Fortunately for Mat, he has friends in high places, so has been able to visit all the necessary folk dotted around the cities of Europe and personally drop off his resume.
A RAAF plane, no less, with an operating cost of over $4k an hour has ensured Cormann avoids the chance of contracting any commercial flight strain of COVID as he delivers his environmental credentials with no pang of guilt or irony.
Maybe the government is thinking of providing those on JobSeeker with Cab Charge vouchers allowing them to avoid catching trains and buses when attending job interviews.
The Roadhouse enjoyed a visit from one of its dedicated regulars during the week, who has been experiencing an extended stay in the local hospital.
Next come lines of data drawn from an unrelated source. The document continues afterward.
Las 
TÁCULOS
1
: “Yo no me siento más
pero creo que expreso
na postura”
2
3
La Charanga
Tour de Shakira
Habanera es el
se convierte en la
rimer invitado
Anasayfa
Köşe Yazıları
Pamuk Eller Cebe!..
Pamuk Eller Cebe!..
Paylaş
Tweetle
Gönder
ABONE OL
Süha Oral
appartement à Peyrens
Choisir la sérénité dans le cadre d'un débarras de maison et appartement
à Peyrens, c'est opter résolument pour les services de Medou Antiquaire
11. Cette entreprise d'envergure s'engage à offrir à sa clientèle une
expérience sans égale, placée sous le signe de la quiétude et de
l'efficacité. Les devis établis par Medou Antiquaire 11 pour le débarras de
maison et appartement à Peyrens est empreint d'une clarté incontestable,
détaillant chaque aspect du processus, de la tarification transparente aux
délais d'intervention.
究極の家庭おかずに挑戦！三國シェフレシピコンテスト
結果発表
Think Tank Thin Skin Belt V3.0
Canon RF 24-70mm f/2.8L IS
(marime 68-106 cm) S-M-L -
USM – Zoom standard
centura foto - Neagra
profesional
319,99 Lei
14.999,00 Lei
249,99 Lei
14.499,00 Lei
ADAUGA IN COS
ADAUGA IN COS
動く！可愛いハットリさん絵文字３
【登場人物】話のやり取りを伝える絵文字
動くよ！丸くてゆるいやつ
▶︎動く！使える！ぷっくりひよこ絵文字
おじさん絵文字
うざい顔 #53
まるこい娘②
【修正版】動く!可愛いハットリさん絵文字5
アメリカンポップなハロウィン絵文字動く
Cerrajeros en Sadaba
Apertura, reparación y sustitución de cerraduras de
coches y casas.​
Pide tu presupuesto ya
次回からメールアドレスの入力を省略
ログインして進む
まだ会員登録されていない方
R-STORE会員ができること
Always one for imparting interesting titbits of information, our man sat at the bar and provided a startling exchange he had with one of the dedicated front-line nurses that was tending to him.
The subject of hospital parking came up and our protagonist’s modern-day Florence Nightingale related that even as an employee of the hospital, and as pollies of all persuasions tell us, one of the most important workers the country has during this time of pandemic, she must pay for the privilege of parking her car when she comes to work.
The figure she reported spending on an annual basis is $11500. Let’s write that in words to double the effect. Eleven thousand five hundred dollars per annum.
That is a huge chunk of anybody’s yearly wage, particularly the wage of one of our most important workers (see above).
Now, we don’t pretend to know everything here at The Roadhouse – we really don’t – however, if this is the case for nurses Australia wide, then we have a problem.
If nurses really are the front-line workers that we all owe so much too for the work they have done throughout this year of COVID-19, then all pollies, Federal, State, Local Government – whatever, have to find some way to remedy this situation to reward those who are doing so much for so many and asking so little in return.
It all happens at The Roadhouse…
Wishing all our loyal regulars a very merry Christmas and Happy New Year – after all we all deserve one.